Remember, the estimate produced by the slices is appearing early in the project lifecycle. If we decide to increase staff, it's not at the last minute. We'll have time to integrate and train new team members. Or, if we decide to limit the project scope, we'll have time to negotiate that limitation with our customers. Or, in the extremely unlikely case that we decide to change the project due date, we'll have time to negotiate that change with our customers.

If you don't like any of these options, you can always storm around the project floor alternately threatening and encouraging the engineers. But I guarantee that this will demotivate most of them, and slow down the project even more.

The iterative process is producing data about the schedule. The completion times of the slices are giving us unambiguous empirical measurements that help us predict when the project will be complete. There is a wonderful thing that mangers can do with these measurements—with this data managers can . . . manage. They can stop dictating, stop motivating, and stop losing control.

CONCLUSION
Don't let this article mislead you. If you follow our advice and begin developing projects in an iterative and incremental way, bluebirds will not fill your sky. Schedules will still be missed, and there still will be bugs, problems, and misaligned expectations. Software is, after all, software; and software is hard. However, what you will be doing is using a process that produces data, whereas Waterfall produces none. With that data, managers can try to manage the project.

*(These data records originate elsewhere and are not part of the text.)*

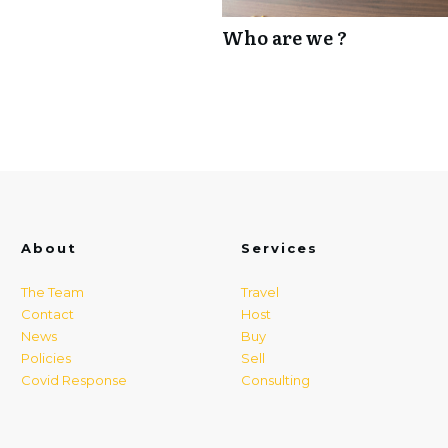
Who are we ?
About
Services
The Team
Travel
Contact
Host
News
Buy
Policies
Sell
Covid Response
Consulting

In my opening paragraph, I was thankful that Waterfall taught us to think before we code. Have we now given this up? Not at all! It's just that now we think it through in small increments, and use code to verify that our thinking was correct.

In my next column we'll talk about what to do if you have a corporate policy that is entrenched in Waterfall. We'll also talk about early customer feedback, throwing slices away, and building reusable frameworks.

References
1. Booch, G. Object-Oriented Analysis and Design with Applications, 2nd ed., Addison-Wesley, p. 13, 1994.
2. Gall, J. Systemantics: How Systems Really Work and How They Fail, 2nd ed., The General Systemantics Press, p. 65, 1986.
3. Demarco, T. Controlling Software Projects, Yourdon Press, p. 137, 1982.